Why did Hillary Clinton do relatively well in Johnson County? College diplomas

While she’s not going to be the next president, Hillary Clinton continues to build on her margin in the popular vote. Two weeks after the election, Clinton leads President-elect Donald Trump by 2 million votes.

Each day we learn more about the voter trends that shaped the outcome of the race. The latest story to emerge is that education played a significant role.

At FiveThirtyEight, Nate Silver analyzed data from counties with 50,000 people or more. He found that Clinton performed well in places where people are more likely to have four-year degrees.

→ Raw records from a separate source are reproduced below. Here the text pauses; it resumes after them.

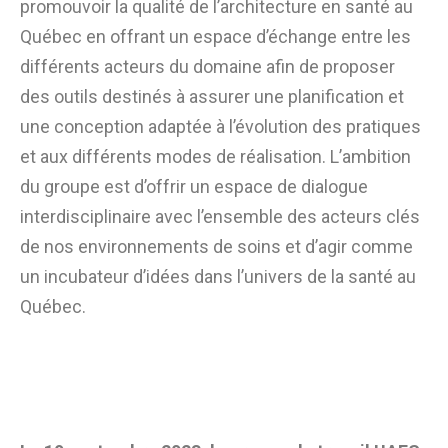
promouvoir la qualité de l’architecture en santé au
Québec en offrant un espace d’échange entre les
différents acteurs du domaine afin de proposer
des outils destinés à assurer une planification et
une conception adaptée à l’évolution des pratiques
et aux différents modes de réalisation. L’ambition
du groupe est d’offrir un espace de dialogue
interdisciplinaire avec l’ensemble des acteurs clés
de nos environnements de soins et d’agir comme
un incubateur d’idées dans l’univers de la santé au
Québec.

In fact, Silver found, she “improved on President Obama’s 2012 performance in 48 of the country’s 50 most-well-educated counties.”

Johnson County’s education level is similar to that of San Francisco and counties with large college towns. Accordingly, it made the list of counties with a Clinton surge. Clinton lost to Trump by 2.7 percentage points, a big improvement over Obama, who four years ago was routed in Johnson County by 17.4 percentage points.

Silver’s analysis indicates that Clinton also outperformed in Obama in Riley and Douglas counties in Kansas and Boone County in Missouri, the respective locations of Kansas State University, the University of Kansas and the University of Missouri.   

Trump, by contrast, did well in the least educated counties. In one diploma-starved county in northeast Ohio that Obama carried easily in ’12, Trump won by 19.0 percentage points — a mighty swing for the candidate who said at one point in the campaign, “I love the poorly educated!